Exercise aim → What is needed is an exact copy of the records, with the images left out.

───── Records for the exercise

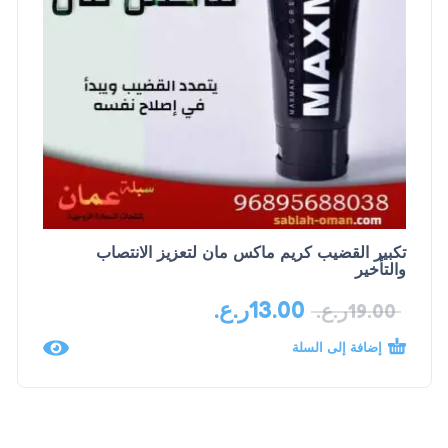
تكبير القضيب كريم ماكس مان لتعزيز الانتصاب
والتأخير
13.00
ر.ع.
19.00
ر.ع.
إضافة إلى السلة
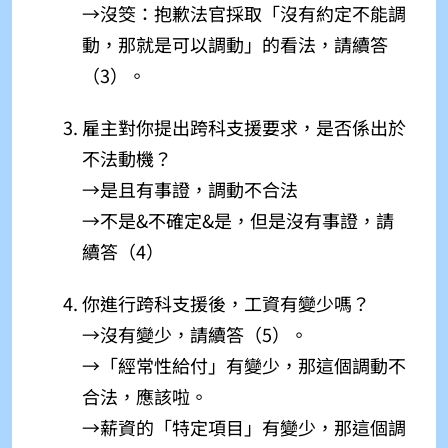
→
沒筊：抱歉法官採取「沒有約定不能調
動，那就是可以調動」的看法，請續答
（3）。
雇主對你提出跨科支援要求，是否係出於
不法動機？
→是且有事證，調動不合法
→不是&不確定&是，但是沒有事證，請
續答（4）
你進行跨科支援後，工資有變少嗎？
→沒有變少，請續答（5）。
→「經常性給付」有變少，那這個調動不
合法，應該啦。
→薪資的「特定項目」有變少，那這個調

──────────

Answer box →
تكبير القضيب كريم ماكس مان لتعزيز الانتصاب
والتأخير
13.00
ر.ع.
19.00
ر.ع.
إضافة إلى السلة
→
沒筊：抱歉法官採取「沒有約定不能調
動，那就是可以調動」的看法，請續答
（3）。
雇主對你提出跨科支援要求，是否係出於
不法動機？
→是且有事證，調動不合法
→不是&不確定&是，但是沒有事證，請
續答（4）
你進行跨科支援後，工資有變少嗎？
→沒有變少，請續答（5）。
→「經常性給付」有變少，那這個調動不
合法，應該啦。
→薪資的「特定項目」有變少，那這個調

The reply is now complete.